Welche Erkenntnis hat Sie besonders schockiert?

Dass die Inhaftierten auf fast alles Zugriff hatten – von einem Fernseher bis hin zu Rundfunkgeräten. Sie konnten miteinander kommunizieren. Als ich nun im Rahmen der Dreharbeiten den Satz "Baader lag erschossen in seiner Zelle" las, wurde mir noch einmal gegenwärtig, dass demzufolge ja Waffen im Gefängnis gewesen sein müssen. Das zeigt, wie maximal überfordert der Staat und somit auch der Vollzugsbeamte Horst Bubeck, den ich spiele, gewesen sein müssen. In seinem Versuch, alles richtigzumachen, rutschte er zwischen die Stühle.

Übrigens wurde das Gericht, wo der Prozess stattfand, direkt neben das Gefängnis gebaut. Im Gerichtsverfassungsgesetz (GVG) ist zwar festgelegt, dass kein Prozess innerhalb eines Gefängnisses abgehalten werden darf, das ging aber zulasten der Sicherheitschecks. Der Rechtsstaat war auf diesen Prozess nicht vorbereitet, begab sich dann aber auf sehr dünnes Eis – indem zum Beispiel die Inhaftierten abgehört wurden, wie der Journalist Stefan Aust recherchiert hat.

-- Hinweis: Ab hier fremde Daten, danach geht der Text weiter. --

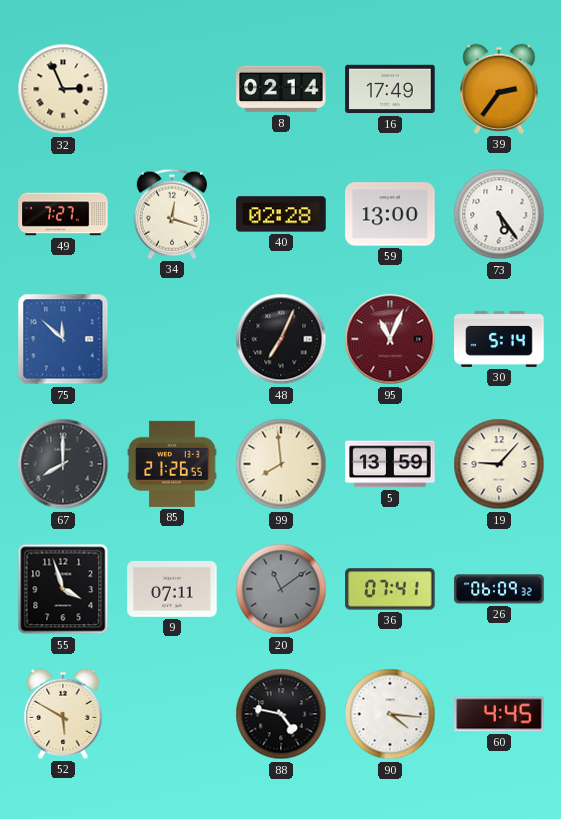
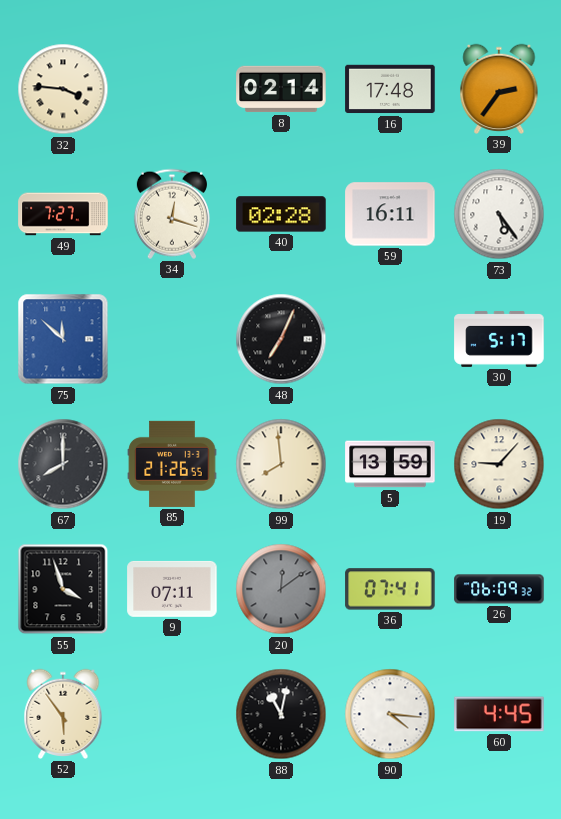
32: 2:56 -> 3:46
16: 17:49 -> 17:48
59: 13:00 -> 16:11
95: 11:04 -> none
30: 5:14 -> 5:17
20: 11:09 -> 12:09
52: 5:50 -> 5:54
88: 4:47 -> 11:02
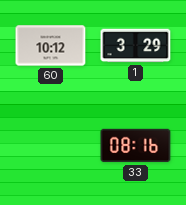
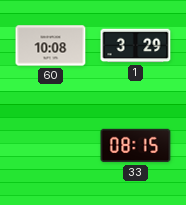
60: 10:12 -> 10:08
33: 08:16 -> 08:15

Wie unterscheidet sich dieses Werk von dem Eichinger-Film "Der Baader Meinhof Komplex" aus dem Jahr 2008?

Es ist wichtig, diese Zeit zu verstehen. Mir persönlich haben da Gespräche mit meinen Eltern sehr geholfen. Dieser Nazi-Mief, der in den 60ern und 70ern noch in der Gesellschaft steckte, gab durchaus Anlass zu revoltieren. Allerdings wurde eben auch zu den völlig falschen Mitteln gegriffen. In unserem Film werden in einer Sequenz die erschreckenden Anschläge und Morde der RAF aufgezählt. Allerdings sind die anderen Filme nicht automatisch falsch, nur weil sie auf diesen Aspekt vielleicht weniger eingehen.

Sondern?

Bei dem Eichinger-Film, den Sie ansprechen, wurde eine Perspektive auf die Terroristen gezeigt, die es ebenso gab und bis heute gibt. "Stammheim – Zeit des Terrors" liefert da vielleicht ein ergänzendes Bild. Wir machen zudem deutlich, wie schwierig es ist, die Demokratie gegen die Feinde dieser Staatsform zu verteidigen. Und wie wichtig es weiterhin bleibt, dafür zu kämpfen – und zwar mit den richtigen Mitteln.

Von Baader, Meinhof und Co. beschimpft: Wer war Horst Bubeck?

Die Zuschauerinnen und Zuschauer erleben die Geschichte durch die Augen dieses Vollzugsbeamten. Wie haben Sie sich dieser Rolle genähert?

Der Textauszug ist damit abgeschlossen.